Scaling: Cluster for speed or for size?

I'm wondering if I should use a ES-Cluster for my setting:

I've got 4 indexes with about 2.000.000 documents and 6 GB size altogether.
This fits without problems on one server.

Now my scaling-question:

I could use multiple instances of the same server with identical
ES-installations behind a loadbalancer (nginx)
If I need to scale more I just add instances.

Or is it better to use a cluster for this (the cluster has to communicate
within - isn't that slowing down?)
Does a Cluster only makes sense with very large indexes which don't fit on
one server ?

Thank you !

Martin

--
You received this message because you are subscribed to the Google Groups "elasticsearch" group.
To unsubscribe from this group and stop receiving emails from it, send an email to elasticsearch+unsubscribe@googlegroups.com.
For more options, visit https://groups.google.com/groups/opt_out.

Martin,

This is only my own experience.

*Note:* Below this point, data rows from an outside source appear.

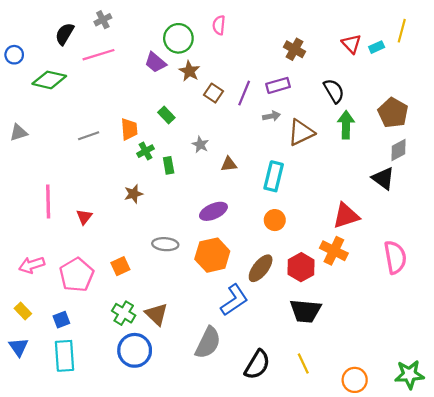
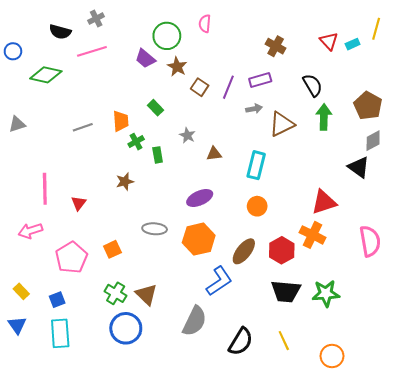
black semicircle: (65, 34) -> (60, 32), turned -105
pink arrow: (32, 265) -> (30, 231), moved
green star: (409, 374) -> (326, 293), moved

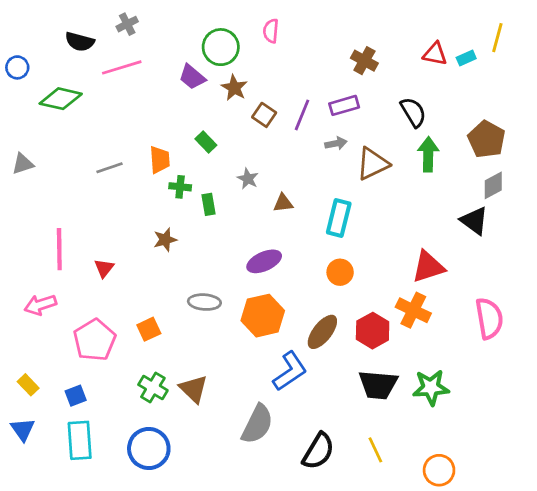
red triangle: (329, 41) -> (435, 54), turned -36
green cross: (136, 142) -> (180, 187), turned 35
blue circle: (126, 328) -> (149, 449), moved

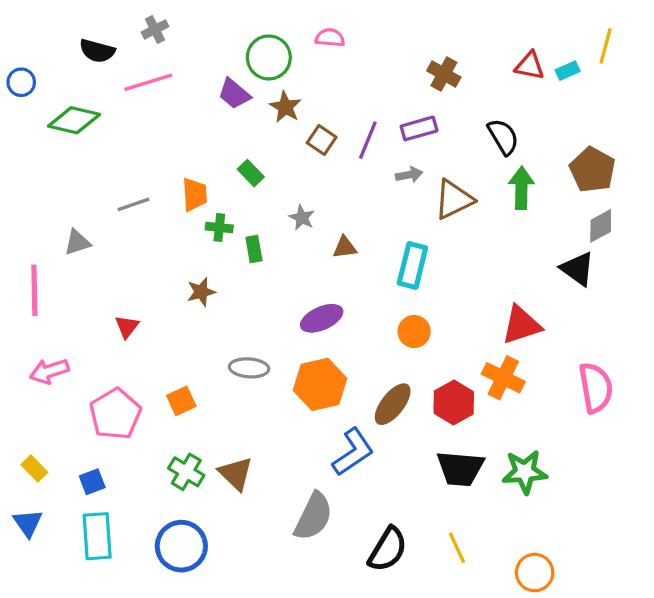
pink semicircle: (271, 31) -> (330, 38), turned 90
gray triangle: (23, 164) -> (77, 242), moved
pink line: (59, 249) -> (34, 290), moved

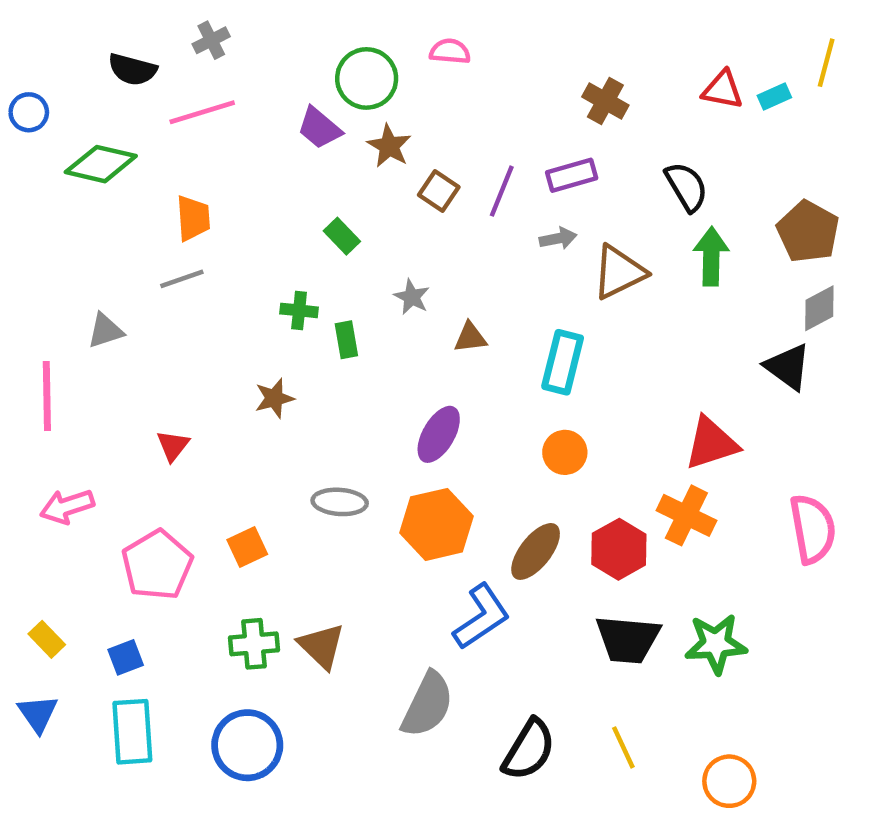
orange trapezoid: (195, 195) -> (193, 218), moved
purple ellipse: (322, 318) -> (439, 434), turned -36
green cross: (186, 472) -> (254, 644), turned -36

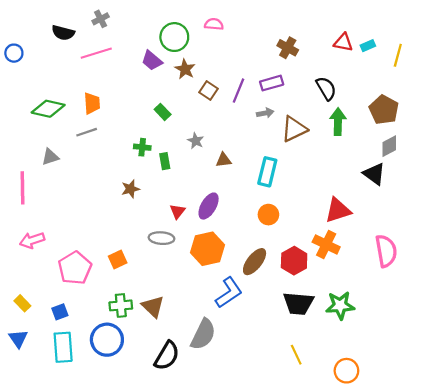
yellow line: (826, 63) -> (398, 55), moved
green diamond: (101, 164) -> (48, 109), moved
red triangle: (173, 446) -> (178, 211), moved
blue circle: (247, 745) -> (107, 340), moved
black semicircle: (529, 750) -> (167, 356), moved

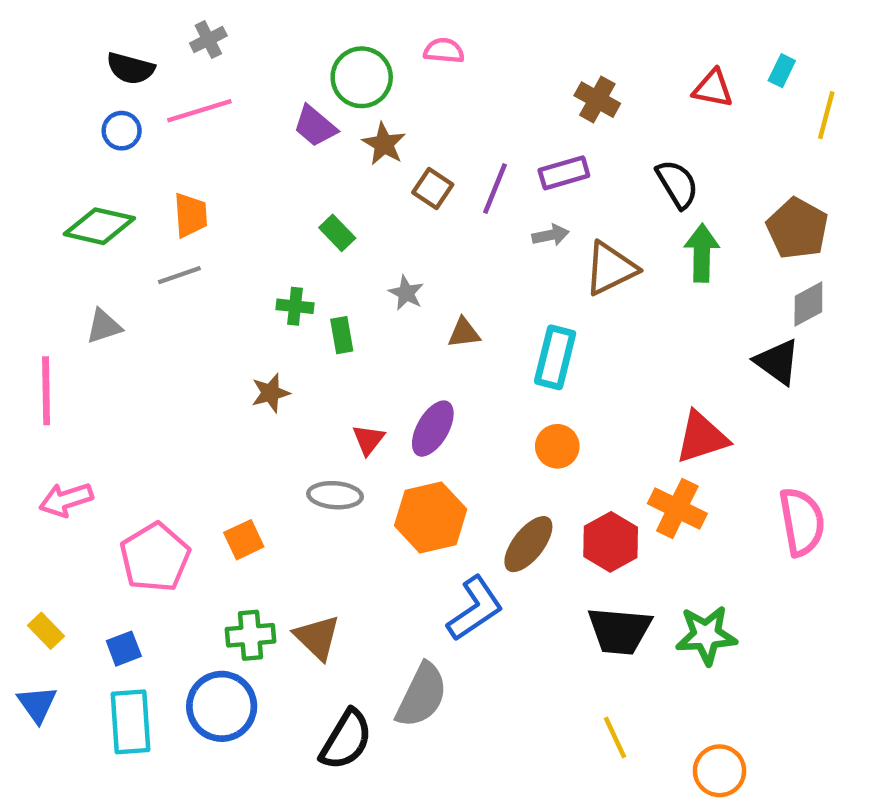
cyan rectangle: (368, 46) -> (782, 71), moved, turned -40
blue circle: (14, 53) -> (122, 131), moved

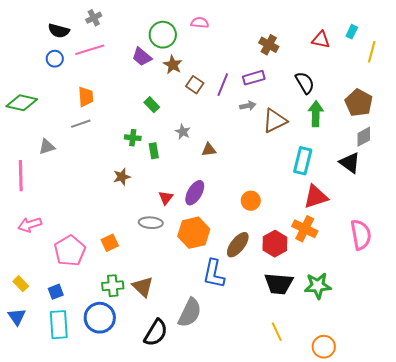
green diamond: (99, 226) -> (22, 103), moved
cyan rectangle: (555, 357) -> (303, 161), moved
blue L-shape: (475, 609) -> (214, 274), turned 136

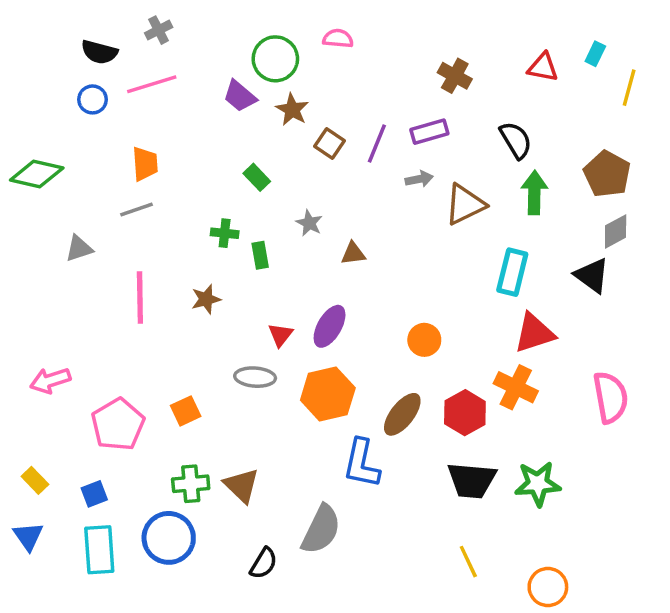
pink line: (21, 176) -> (140, 298), moved
black semicircle: (156, 333) -> (263, 563), size x0.7

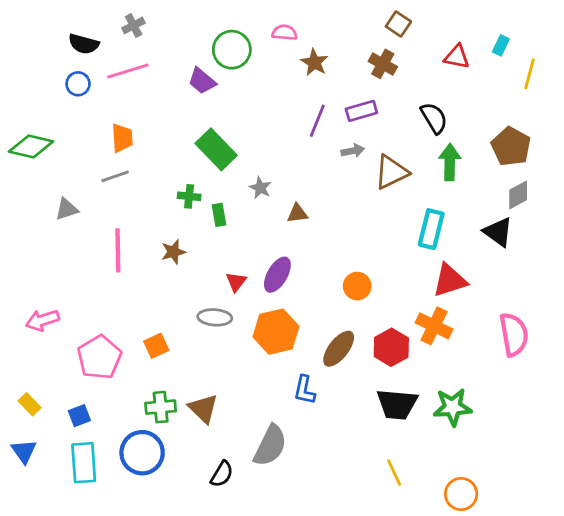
brown star: (292, 110) -> (314, 62), moved
brown square: (330, 143) -> (398, 24), moved
green rectangle: (257, 177) -> (216, 149), size x1.8
blue L-shape: (362, 463) -> (304, 390), size x0.7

I have about 76,000,000 documents in one
index and one document type with 10 shards. I once tried 16 shards, but
then 10 shards loaded faster and queried faster. Not scientific, but I did
use the exact same set of data for bulk load and bulk update and queries.

That said, the recommendation I remember reading was: Increase the number
of shards to improve bulk load performance, and increase the number of
nodes to improve query performance.

Also, increasing the number of nodes is the only way to gain fault
tolerance.

The minimum cluster should be 3 nodes with a minimum of 2 masters. Beyond
that, N nodes with a minimum of (N/2)+1 masters. Disable multicast
discovery, and configure the same list of unicast hosts for each node's ES
instance. Then let ES do the balancing. It works remarkably well. Of
course, I cautiously upgrade ES; my 3-node cluster is now at 0.90.0 but
I've been testing with 0.90.3 and am ready to migrate the cluster soon.

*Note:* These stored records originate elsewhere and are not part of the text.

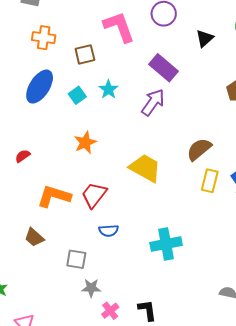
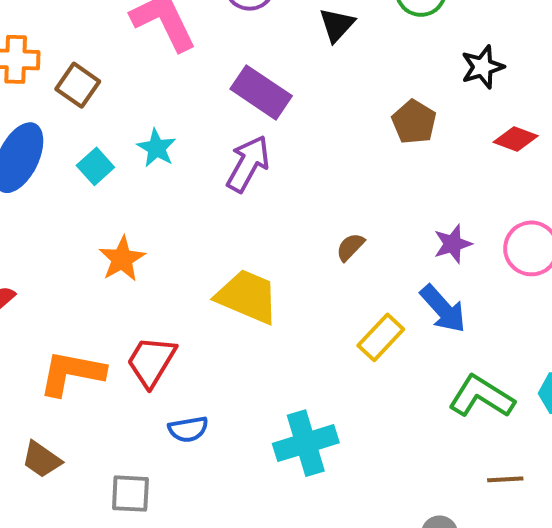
brown square: (85, 54) -> (78, 85), moved, turned -35
brown semicircle: (199, 149) -> (350, 247), size x0.6
yellow rectangle: (210, 181) -> (381, 337), moved, turned 35

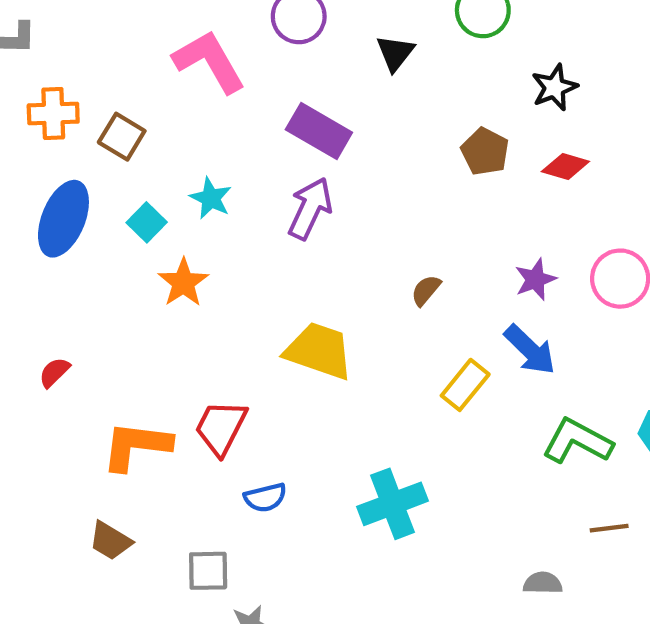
red diamond: (516, 139) -> (565, 166), moved
orange star: (122, 259) -> (183, 283), moved

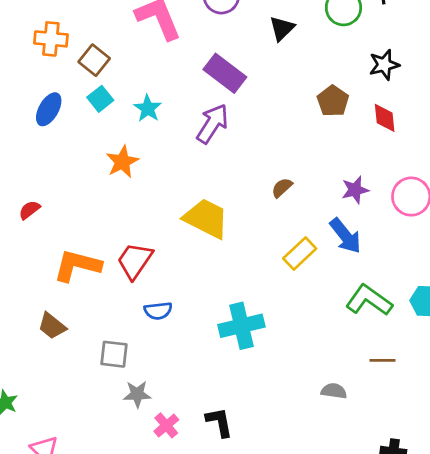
red diamond: (565, 166) -> (385, 118), turned 60
blue ellipse: (63, 219) -> (49, 109), size x0.7
cyan square: (147, 222) -> (100, 99), moved

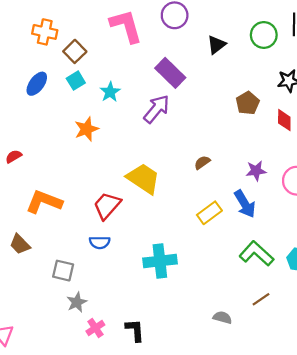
red trapezoid: (135, 261) -> (107, 206), moved
brown line: (382, 360) -> (261, 299), turned -42
gray star: (137, 394) -> (77, 302), turned -30

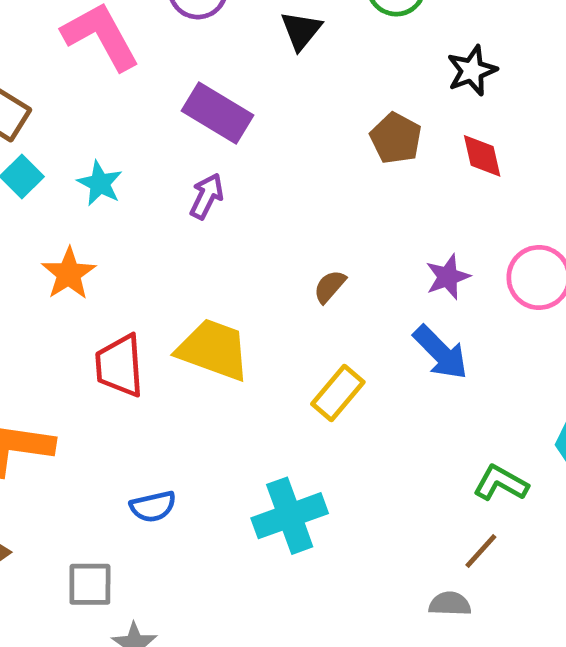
purple arrow: (157, 109) -> (207, 196), size x0.7
red trapezoid: (107, 206) -> (120, 366), moved, turned -32
yellow rectangle: (209, 213) -> (338, 393), moved
green L-shape: (256, 254) -> (501, 483), moved, size x0.7
brown line: (261, 299) -> (481, 551), moved

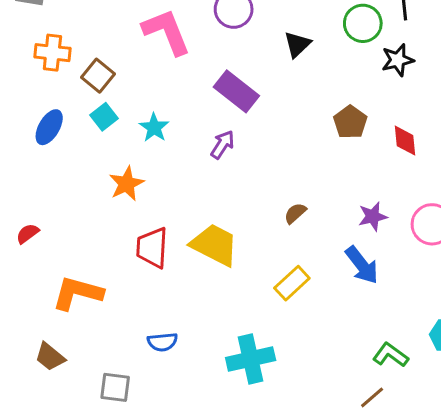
black star: (472, 71) -> (398, 60), moved

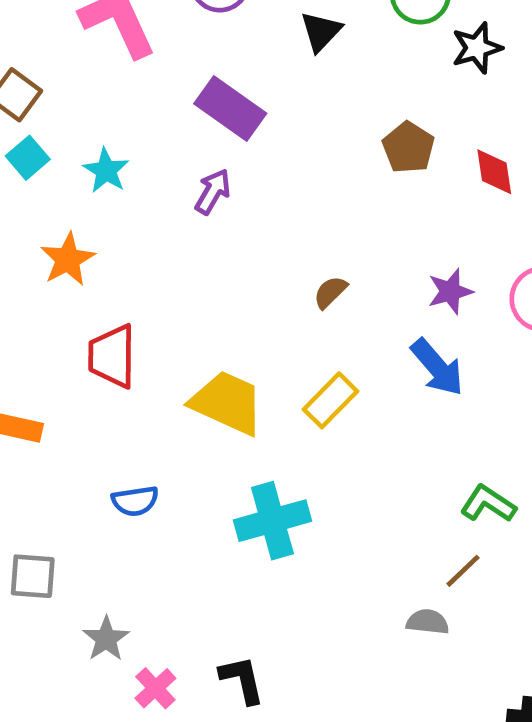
yellow trapezoid: (214, 245) -> (227, 403), moved
gray square: (115, 387) -> (33, 576), moved

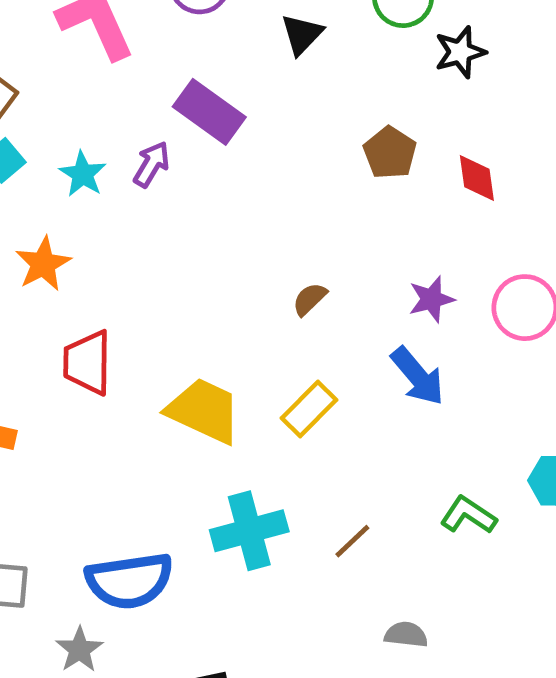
purple arrow: (213, 192) -> (152, 164), moved
blue semicircle: (135, 501) -> (129, 581), moved, size x1.8
brown line: (463, 571) -> (352, 541), moved

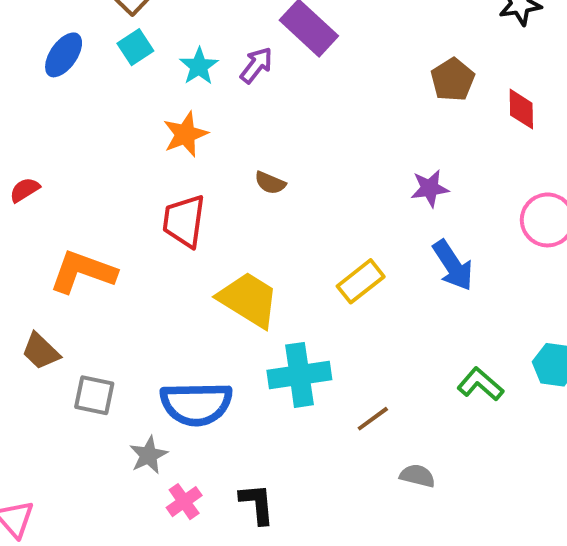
orange star: (43, 264) -> (185, 134), moved
brown semicircle: (310, 299) -> (270, 183), moved, turned -120
purple star: (431, 299) -> (430, 188), moved
yellow trapezoid: (204, 411) -> (248, 300), moved
brown line: (352, 541) -> (373, 419), moved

For my initial bulk load, I created the index with all settings and
mappings, and (dynamically) configured the number of replicas to 0. I
dropped the index refresh interval to 2m (not infinity, but not the default
2s either). After that load, I updated the index refresh interval back to
2s, to specify 2 replicas, and then used ES Head to watch the shards
replicate. Very cool.

Then I apply my set of a few million "daily updates" in bulk, again
dropping the index refresh interval to 2m during the updates and then back
to 2s when they're done. But for normal trickle updates (these updates
don't come in clumps of several million at one time like they do in my test
setup), I will try leaving the refresh interval alone and see what happens.

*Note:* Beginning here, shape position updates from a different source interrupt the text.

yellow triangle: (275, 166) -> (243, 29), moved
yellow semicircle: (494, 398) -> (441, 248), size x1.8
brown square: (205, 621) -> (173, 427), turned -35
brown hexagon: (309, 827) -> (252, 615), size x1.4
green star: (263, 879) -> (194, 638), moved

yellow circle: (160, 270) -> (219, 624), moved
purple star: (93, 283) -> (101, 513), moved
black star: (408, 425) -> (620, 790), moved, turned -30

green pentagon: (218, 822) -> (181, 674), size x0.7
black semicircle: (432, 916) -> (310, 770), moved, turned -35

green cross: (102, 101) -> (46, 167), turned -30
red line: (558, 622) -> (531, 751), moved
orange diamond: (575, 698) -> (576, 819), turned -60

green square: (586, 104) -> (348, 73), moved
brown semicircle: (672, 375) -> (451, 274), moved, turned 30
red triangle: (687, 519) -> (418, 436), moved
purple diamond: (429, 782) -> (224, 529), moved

The nginx server can be used to front the ES HTTP interface to the "outside
world" (outside the data center cluster, not to the real external Internet,
of course) to prevent an errant developer from issuing one curl command to
instantaneously delete an entire index and all of the data it contains. And
if you implement a server on top of ES that incorporates your business
logic, nginx is a good way to balance the load across your servers (which
in turn let ES balance the load across the ES cluster, which is likely the
real load). In addition, nginx could protect your ES instance from the
spurious delete requests, and also ensure that all access is through your
business logic and not directly to ES.

By the way, the du command shows that my index of 76,000,000 documents is
consuming 16 GB of data on my laptop. Very tiny. And the initial bulk load
took about 2.3 hours, which is breathtaking considering that the same slow
laptop disk was both reading the input data and used by ES to write and
rebalance the database itself. I haven't yet timed the bulk load across the
network; ES is so fast that even this worst case is awesome to me.

Just some thoughts based on my own experience.

Brian

On Tuesday, August 27, 2013 5:00:38 AM UTC-4, Martin wrote:

I'm wondering if I should use a ES-Cluster for my setting:

I've got 4 indexes with about 2.000.000 documents and 6 GB size
altogether. This fits without problems on one server.

Now my scaling-question:

I could use multiple instances of the same server with identical
ES-installations behind a loadbalancer (nginx)
If I need to scale more I just add instances.

Or is it better to use a cluster for this (the cluster has to communicate
within - isn't that slowing down?)
Does a Cluster only makes sense with very large indexes which don't fit on
one server ?

Thank you !

Martin

--
You received this message because you are subscribed to the Google Groups "elasticsearch" group.
To unsubscribe from this group and stop receiving emails from it, send an email to elasticsearch+unsubscribe@googlegroups.com.
For more options, visit https://groups.google.com/groups/opt_out.

Hi Brian,

thanks a lot for your help with an initial setup. I will use it to test a
cluster environment.

What I meant with the "multiple instances of the same server" is:

  • Take the non-Cluster-ES installation (like the one your laptop) and
    deploy it to multiple servers (not connected as a node-cluster)
  • Then use nginx as a load-balancer to send requests in a round robin
    manner to each of them

Did you try this? It would be fault tolerant as well because the nginx
could stop sending requests if a server fails. This could also be used with
only two servers.

Thanks again!
Martin

--
You received this message because you are subscribed to the Google Groups "elasticsearch" group.
To unsubscribe from this group and stop receiving emails from it, send an email to elasticsearch+unsubscribe@googlegroups.com.
For more options, visit https://groups.google.com/groups/opt_out.

Martin,

No, I don't do this.

For a read-only cluster (no writes) it would work, I suppose.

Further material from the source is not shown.